In the original program, this is the single line which consumes all the processing time for calculating the fractal image. All code that precedes it is just set up work and all code that follows it is just for printing. This means that parallelizing this line is key to more performance.
One possible approach to parallelizing this is to break up the whole linear range from begin(v) to end(v) into chunks of the same size and distribute them evenly across all cores. This way all cores would share the amount of work. If we used the parallel version of std::transform with a parallel execution policy, this would exactly be the case. Unfortunately, this is not the right strategy for this problem, because every single point in the Mandelbrot set shows a very individual number of iterations.
Our approach here is to make every single vector item which represents an individually printed character cell on the terminal later an asynchronously calculated future value. As source and target vector are w * h items large, which means 100 * 40 in our case, we have a vector of 4000 future values that are calculated asynchronously.

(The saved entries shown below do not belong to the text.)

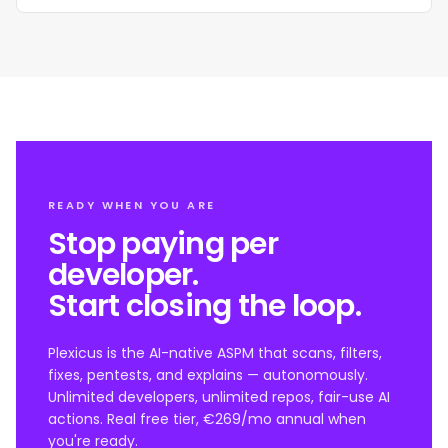
READY WHEN YOU ARE
Stop paying per
developer.
Start closing the loop.
Plexicus is the AI-native ASPM that scans, filters,
fixes, pentests, and explains — autonomously.
Unlimited developers, unlimited repos, fair-use AI
actions. Real free tier, €269/mo annual when
you're ready.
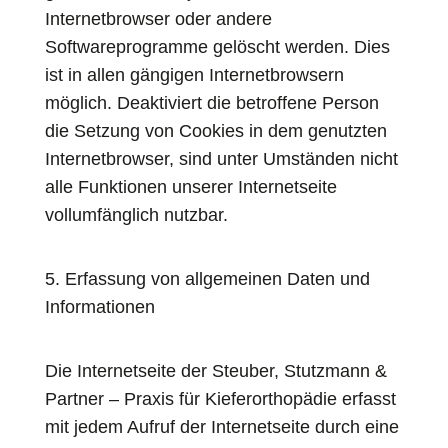
Internetbrowser oder andere
Softwareprogramme gelöscht werden. Dies
ist in allen gängigen Internetbrowsern
möglich. Deaktiviert die betroffene Person
die Setzung von Cookies in dem genutzten
Internetbrowser, sind unter Umständen nicht
alle Funktionen unserer Internetseite
vollumfänglich nutzbar.
5. Erfassung von allgemeinen Daten und
Informationen
Die Internetseite der Steuber, Stutzmann &
Partner – Praxis für Kieferorthopädie erfasst
mit jedem Aufruf der Internetseite durch eine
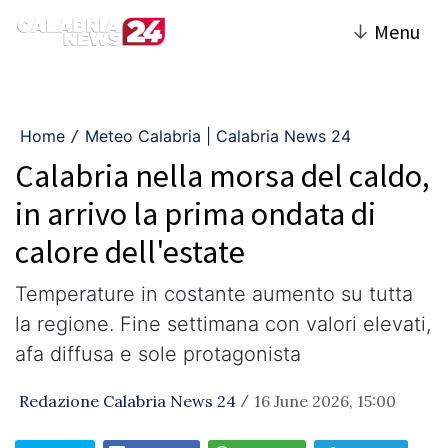
↓
Menu
Home
Meteo Calabria | Calabria News 24
/
Calabria nella morsa del caldo,
in arrivo la prima ondata di
calore dell'estate
Temperature in costante aumento su tutta
la regione. Fine settimana con valori elevati,
afa diffusa e sole protagonista
Redazione Calabria News 24
16 June 2026, 15:00
/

If our system had 4000 CPU cores, then this would mean that we start 4000 threads that do the Mandelbrot iteration really concurrently. On a normal system with fewer cores, the CPUs will just process one asynchronous item after the other per core.

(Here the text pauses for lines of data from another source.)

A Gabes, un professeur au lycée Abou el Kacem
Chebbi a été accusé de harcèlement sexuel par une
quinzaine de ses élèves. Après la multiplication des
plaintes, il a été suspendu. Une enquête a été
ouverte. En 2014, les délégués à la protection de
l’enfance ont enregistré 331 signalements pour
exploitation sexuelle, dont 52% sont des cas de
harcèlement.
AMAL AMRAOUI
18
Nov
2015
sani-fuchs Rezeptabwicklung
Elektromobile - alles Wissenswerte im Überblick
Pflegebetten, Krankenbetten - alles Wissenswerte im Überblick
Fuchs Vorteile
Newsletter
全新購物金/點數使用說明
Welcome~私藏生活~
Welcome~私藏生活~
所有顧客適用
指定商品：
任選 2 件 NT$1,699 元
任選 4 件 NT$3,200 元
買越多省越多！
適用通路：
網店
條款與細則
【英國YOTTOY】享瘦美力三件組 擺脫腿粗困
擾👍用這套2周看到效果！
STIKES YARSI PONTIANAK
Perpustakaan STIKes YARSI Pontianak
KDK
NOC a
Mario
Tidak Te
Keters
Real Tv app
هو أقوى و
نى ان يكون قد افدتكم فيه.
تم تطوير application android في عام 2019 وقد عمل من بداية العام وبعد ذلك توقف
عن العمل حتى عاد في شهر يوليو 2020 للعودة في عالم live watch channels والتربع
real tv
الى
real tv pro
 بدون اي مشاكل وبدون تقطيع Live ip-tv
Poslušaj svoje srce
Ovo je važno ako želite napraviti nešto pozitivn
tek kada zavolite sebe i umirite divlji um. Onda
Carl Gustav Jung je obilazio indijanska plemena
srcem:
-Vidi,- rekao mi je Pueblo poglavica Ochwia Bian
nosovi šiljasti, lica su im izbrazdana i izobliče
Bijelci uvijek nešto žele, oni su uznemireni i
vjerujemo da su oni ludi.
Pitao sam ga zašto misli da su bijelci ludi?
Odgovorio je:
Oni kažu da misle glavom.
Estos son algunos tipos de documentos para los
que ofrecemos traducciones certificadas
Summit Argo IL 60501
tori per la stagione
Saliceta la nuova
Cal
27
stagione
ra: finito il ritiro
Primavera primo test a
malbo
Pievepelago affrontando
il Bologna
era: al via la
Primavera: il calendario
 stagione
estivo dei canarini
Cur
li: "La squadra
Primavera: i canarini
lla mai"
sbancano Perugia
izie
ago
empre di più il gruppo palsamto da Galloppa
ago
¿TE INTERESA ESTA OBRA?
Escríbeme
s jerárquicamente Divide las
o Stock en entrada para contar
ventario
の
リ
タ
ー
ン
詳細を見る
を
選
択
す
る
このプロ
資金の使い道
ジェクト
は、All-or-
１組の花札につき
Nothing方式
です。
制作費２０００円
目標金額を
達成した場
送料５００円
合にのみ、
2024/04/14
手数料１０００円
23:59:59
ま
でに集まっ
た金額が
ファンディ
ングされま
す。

While the transform call with the asynchronized version of to_iteration_count itself does no calculation but setting up of threads and future objects, it returns practically immediately. The original version of the program blocked at this point because the iterations took so long.
The parallelized version of the program does of course block somewhere, too. The function that prints all our values on the terminal must access the results from within the futures. In order to do that, it calls x.get() on all the values. And this is the trick: while it waits for the first value to be printed, a lot of other values are calculated at the same time. So if the get() call of the first future returns, the next future might be ready for printing already too!

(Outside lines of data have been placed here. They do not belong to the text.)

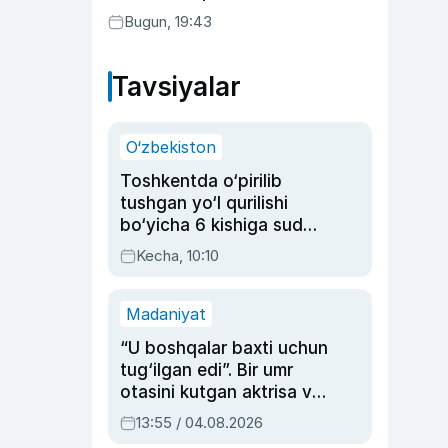
Bugun, 19:43
Tavsiyalar
O‘zbekiston
Toshkentda o‘pirilib
tushgan yo‘l qurilishi
bo‘yicha 6 kishiga sud
hukmi o‘qildi
Kecha, 10:10
Madaniyat
“U boshqalar baxti uchun
tug‘ilgan edi”. Bir umr
otasini kutgan aktrisa va
dublyaj ustasi Rimma
13:55 / 04.08.2026
Ahmedovaning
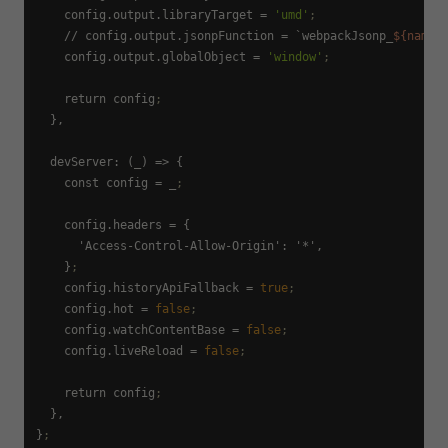
config.output.libraryTarget
 = 
'umd'
;
    // 
config.output.jsonpFunction
 = `webpackJsonp_
${name}
config.output.globalObject
 = 
'window'
;
    return config
;
  },

  devServer: (_) => {

    const 
config
 = _
;
config.headers
 = {

      'Access-Control-Allow-Origin': '*',

    }
;
config.historyApiFallback
 = 
true
;
config.hot
 = 
false
;
config.watchContentBase
 = 
false
;
config.liveReload
 = 
false
;
    return config
;
  },

}
;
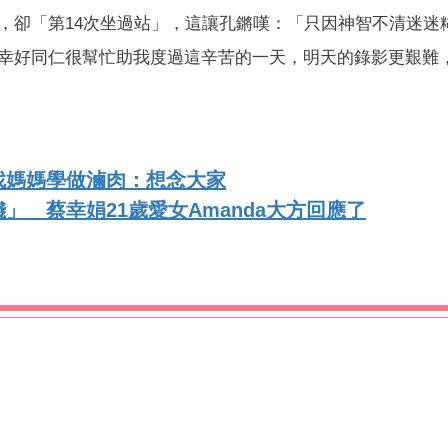
，卻「第14次坐過站」，這讓孔鏘嘆：「只因神智不清迷迷
幸好同仁很幫忙助我度過這辛苦的一天，明天的錄影更艱難
找媽媽學做滷肉：想念大家
」 蔡幸娟21歲愛女Amanda大方回應了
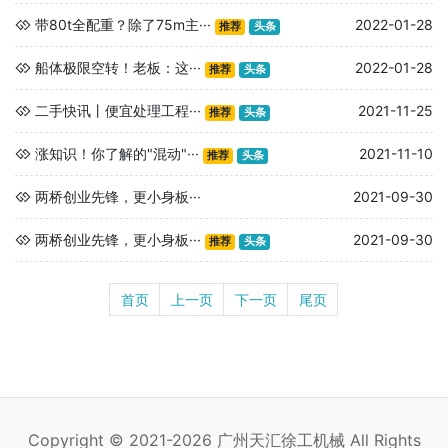
带80t全配重？除了75m主···
2022-01-28
推荐
头条
船体极限空转！老板：这···
2022-01-28
推荐
头条
二手快讯丨便宜处理工程···
2021-11-25
推荐
头条
涨知识！你了解的"混动"···
2021-11-10
推荐
头条
两桥创业先锋，更小身板···
2021-09-30
两桥创业先锋，更小身板···
2021-09-30
推荐
头条
首页
上一页
下一页
尾页
Copyright © 2021-2026 广州天汇徐工机械 All Rights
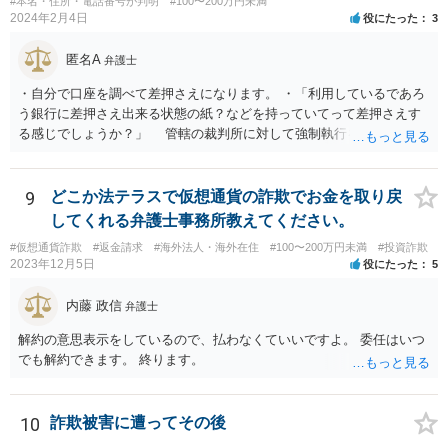
#本名・住所・電話番号が判明
#100〜200万円未満
2024年2月4日
役にたった
3
匿名A
弁護士
・自分で口座を調べて差押さえになります。 ・「利用しているであろ
う銀行に差押さえ出来る状態の紙？などを持っていてって差押さえす
る感じでしょうか？」 管轄の裁判所に対して強制執行を申し立てる
必要があります。 金額的な面と手続きの負担の面や、請求根拠との関
係で、法的手続きに乗せるのはあまりおすすめできません。 任意交渉
での回収を検討すべきだと思われます。ご自身で難しい場合は、費用
9
どこか法テラスで仮想通貨の詐欺でお金を取り戻
負担を踏まえたうえでということにはなりますが、弁護士に助力を得
してくれる弁護士事務所教えてください。
ることをお考え下さい。
#仮想通貨詐欺
#返金請求
#海外法人・海外在住
#100〜200万円未満
#投資詐欺
2023年12月5日
役にたった
5
内藤 政信
弁護士
解約の意思表示をしているので、払わなくていいですよ。 委任はいつ
でも解約できます。 終ります。
10
詐欺被害に遭ってその後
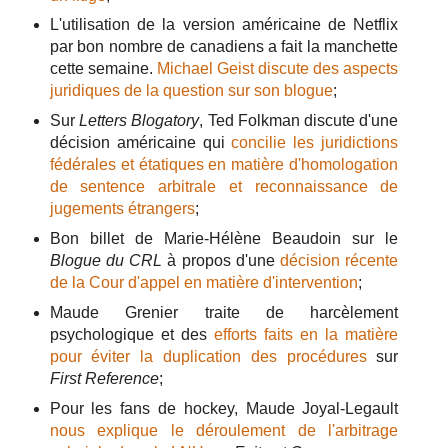
L'utilisation de la version américaine de Netflix
par bon nombre de canadiens a fait la manchette
cette semaine.
Michael Geist discute des aspects
juridiques de la question sur son blogue
;
Sur
Letters Blogatory
, Ted Folkman discute d'une
décision américaine qui
concilie les juridictions
fédérales et étatiques en matière d'homologation
de sentence arbitrale et reconnaissance de
jugements étrangers
;
Bon billet de Marie-Hélène Beaudoin sur le
Blogue du CRL
à propos d'une
décision récente
de la Cour d'appel en matière d'intervention
;
Maude Grenier traite de harcèlement
psychologique et des
efforts faits en la matière
pour éviter la duplication des procédures
sur
First Reference
;
Pour les fans de hockey, Maude Joyal-Legault
nous explique le déroulement de l'arbitrage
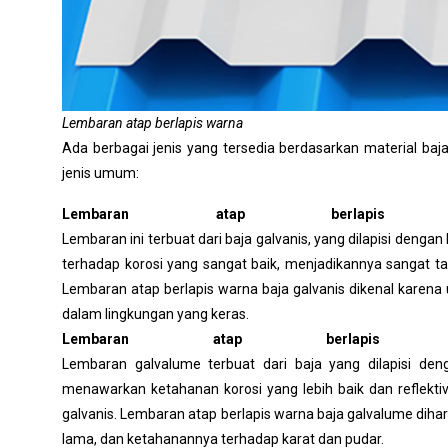
Lembaran atap berlapis warna
Ada berbagai jenis yang tersedia berdasarkan material baja
jenis umum:
Lembaran atap berlapis 
Lembaran ini terbuat dari baja galvanis, yang dilapisi denga
terhadap korosi yang sangat baik, menjadikannya sangat t
Lembaran atap berlapis warna baja galvanis dikenal kare
dalam lingkungan yang keras.
Lembaran atap berlapis 
Lembaran galvalume terbuat dari baja yang dilapisi den
menawarkan ketahanan korosi yang lebih baik dan reflekti
galvanis. Lembaran atap berlapis warna baja galvalume diha
lama, dan ketahanannya terhadap karat dan pudar.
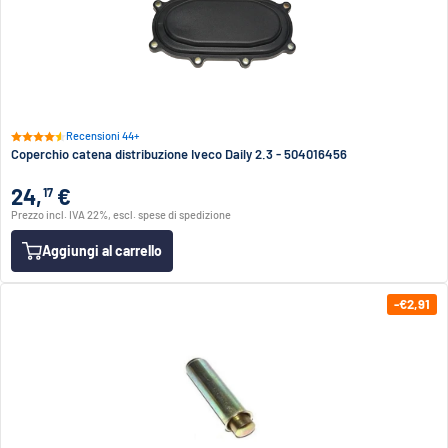
Recensioni 44+
Coperchio catena distribuzione Iveco Daily 2.3 - 504016456
24,
€
17
Prezzo incl. IVA 22%, escl. spese di spedizione
Aggiungi al carrello
-€2,91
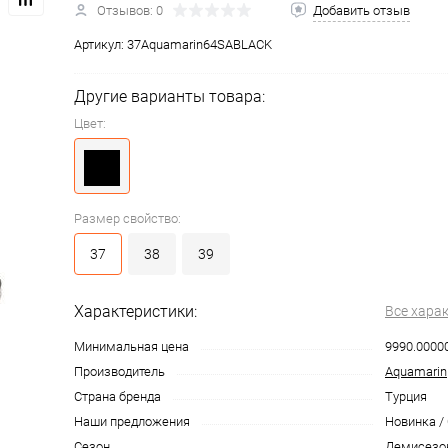
Отзывов: 0
Добавить отзыв
Артикул:
37Aquamarin64SABLACK
Другие варианты товара:
Цвет:
Размер свойство:
37
38
39
Характеристики:
Все хара
Минимальная цена
9990.0000
Производитель
Aquamarin
Страна бренда
Турция
Наши предложения
Новинка /
Сезон
Демисезо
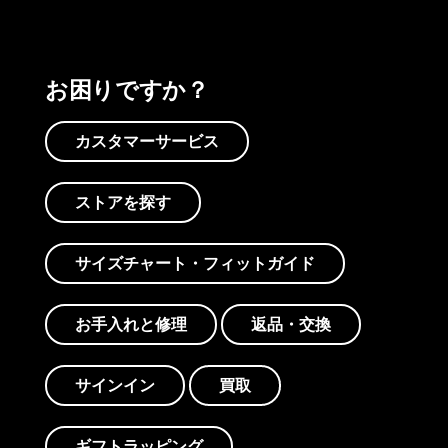
お困りですか？
カスタマーサービス
ストアを探す
サイズチャート・フィットガイド
お手入れと修理
返品・交換
サインイン
買取
ギフトラッピング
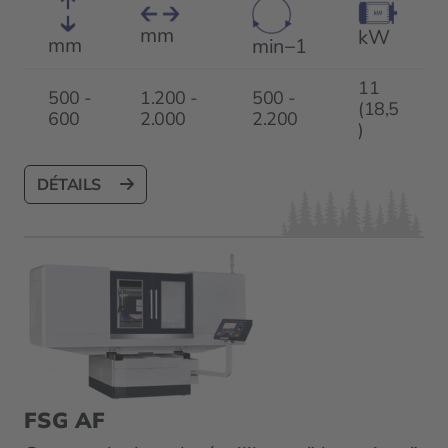
mm
kW
mm
min−1
11
500 -
1.200 -
500 -
(18,5
600
2.000
2.200
)
DÉTAILS
FSG AF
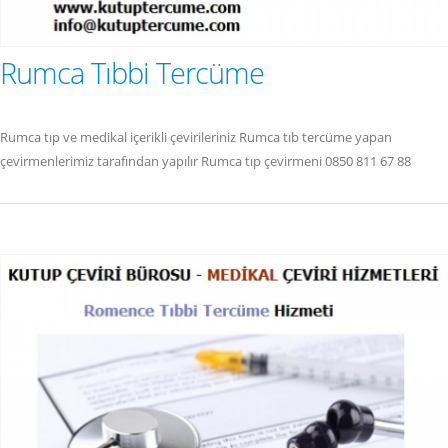
Rumca Tıbbi Tercüme
Rumca tıp ve medikal içerikli çevirileriniz Rumca tıb tercüme yapan
çevirmenlerimiz tarafından yapılır Rumca tıp çevirmeni 0850 811 67 88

In case w * h results in much larger numbers, there will be some measurable overhead in creating and synchronizing all these futures. In this case, the overhead is not too significant. On my laptop with an Intel i7 processor with 4 hyperthreading capable cores (which results in eight virtual cores), the parallel version of this program ran more than 3-5 times faster compared to the original program. The ideal parallelization would make it indeed 8 times faster. Of course, this speedup will vary between different computers, because it depends on a lot of factors.